Critics of the World Bank say its policy recommendations are widening the gap between rich and poor. Yesterday, the bank sought to counter those allegations by releasing a report that blames the governments of former Soviet republics for desperate living conditions in their countries. World Bank economists say most Eastern governments haven't paid enough attention to their recommendations. Instead, the report says, post-Communist reforms have been hijacked by criminal groups and other vested interests. RFE/RL correspondent Ron Synovitz looks at the report.
Prague, 20 September 2000 (RFE/RL) -- A new World Bank report on poverty says that falling living standards in former Soviet republics are largely a result of government policies that favor a narrow set of private interests rather than the broader public good.
The study was released yesterday in Prague ahead of next week's annual meeting of the World Bank and International Monetary Fund. It says economic policies in the poorest countries of the former Soviet bloc often serve an elite group of individuals with close ties to governments.
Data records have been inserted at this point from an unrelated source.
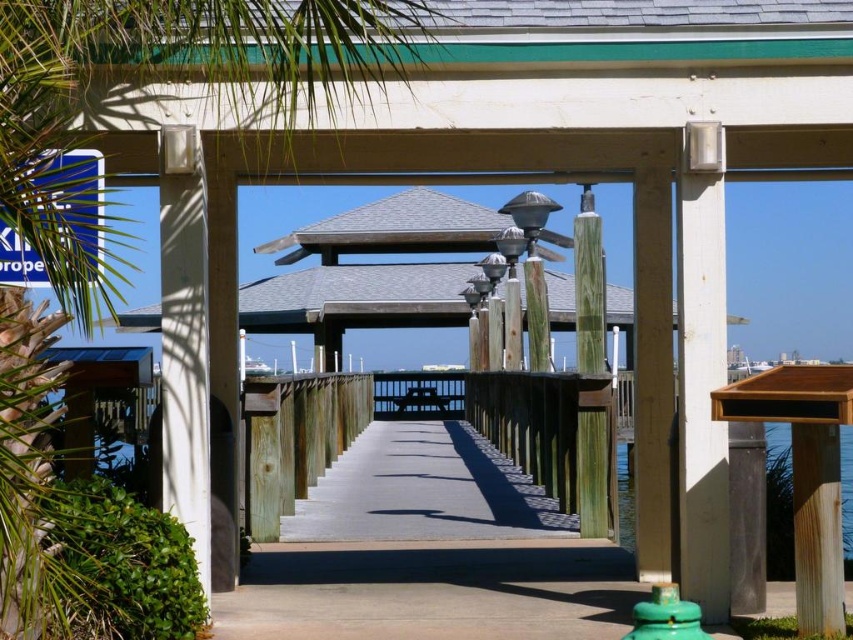 You are standing at the point with coordinates point [656,602] and want to walk towards the distant gazebo. Is the point point [184,8] blocking your path?

Point [184,8] is behind point [656,602], so it is not blocking your path.

You are standing under the wooden pergola and notice a green leafy palm tree at left and a green weathered wood post at center. Which object is higher from the ground?

The green leafy palm tree at left is above the green weathered wood post at center, so it is higher from the ground.

You are a painter standing at the center of the wooden pergola. You want to paint both the green leafy palm tree at left and the green matte hydrant at lower center. Which object will require you to tilt your head more upwards to view its top?

The green leafy palm tree at left has a greater height compared to the green matte hydrant at lower center, so you will need to tilt your head more upwards to view the top of the green leafy palm tree at left. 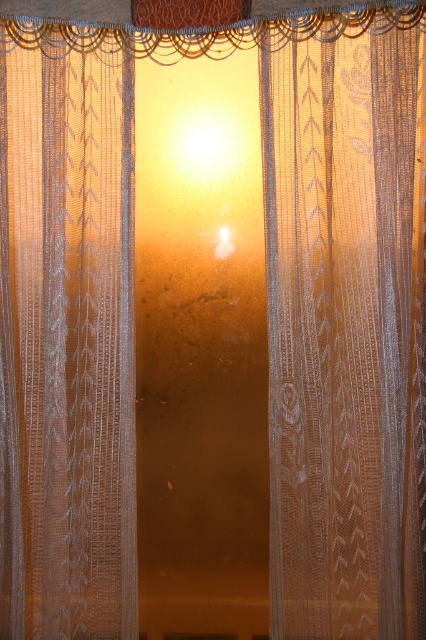 Who is taller, white lace curtain at center or white lace curtain at left?

Standing taller between the two is white lace curtain at center.

Based on the photo, is white lace curtain at center thinner than white lace curtain at left?

No.

Measure the distance between point (310, 314) and camera.

They are 1.20 meters apart.

Find the location of a particular element. white lace curtain at center is located at coordinates (345, 333).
World Bank economist Ana Revenga put forward a new economic term to describe what she says is a major cause for the widening gap between the rich and poor in former Soviet republics. She spoke of the "capture of the state" by powerful business elites.
"The increase of inequality in the CIS [Commonwealth of Independent States] has a lot to do with the capture of the policymaking and the legislative agenda by vested interests -- or the 'capture of the state,' you may call it."
High levels of bureaucratic corruption and criminality also were cited by both Revenga and the report as major causes of poverty.
"There are countries in the region (Eastern Europe and former Soviet republics) where, in some sense, the state is captured by vested interests. It's very hard to imagine these governments taking action in a sustained way that is good for [fighting] poverty if many of those actions go against those interests that have taken the state hostage."
The World Bank says the creation of new jobs has been severely hampered by widespread protection rackets which allow criminal groups to extort money from small businesses to such an extent that many are unable to survive. In contrast, Revenga notes that small businesses have been a major source of new jobs in Central European countries where post-communist reforms have been more successful.
Another dangerous corruption trend cited by the World Bank is that doctors and school teachers in the poorest ex-Soviet republics increasingly demand what the report calls "under-the-table" payments because they cannot survive on their meager state salaries. Revenga says this trend is especially dangerous for the poor because they are becoming trapped in a cycle where it is difficult to receive proper health care and education.
Disturbing health trends in post-communist states include a decrease in male life expectancy, the resurgence of tuberculosis, a drastic increase in sexually transmitted diseases and a looming threat of an AIDS epidemic.
Emerging signs of nutritional deficiencies among children are becoming apparent in parts of northeastern Romania. Eastern Ukraine and Georgia's Imereti region also were listed as regions where poverty abounds.
The World Bank says the gap between rich and poor is becoming especially pronounced in Russia, Armenia, and Moldova. In Russia, for example, about 20 percent of the population is surviving on less than $2 a day. That means that Russia is home to nearly two-thirds of all people trying to survive below the $2-a-day poverty line in a former Soviet republic.
"In places like Russia, you've had a shrinking pie and the poor have been getting a shrinking slice of that pie."
The World Bank also says countries with the most number of people living on less than two dollars a day are Tajikistan (67 percent), Moldova (55 percent), Kyrgyzstan (50 percent) and Armenia (42 percent). About a fifth of the people in Azerbaijan and Georgia also live on less than $2 a day.
Serbia was not included in the study because it is not a member of the World Bank and because the bank has no way to verify whether the data provided by Belgrade accurately reflects the situation for the country's poor.
Turkmenistan and Belarus were mentioned as countries no longer receiving fund from the World Bank because of their refusal to follow the institution's reform programs.
World Bank Vice President Johannes Linn admits that the institution becomes defensive when faced with criticisms, such as that its recommendations are a cause of the widening gap between the rich and poor. And Linn also admits that the bank has committed several errors in its recommendations to countries making the transition from central planning to market economics.
Linn says one mistake has been to underestimate the scope of corruption and criminal influence in Eastern Europe and the former Soviet republics. Another mistake, according to Linn, was for the World Bank to have insisted on broader control of the reform process in order that fewer monopolies would be created through sales of state-owned assets and other market reforms.
Finally, Linn said the World Bank did not properly emphasize the importance of maintaining social security programs when the transition process began 10 years ago.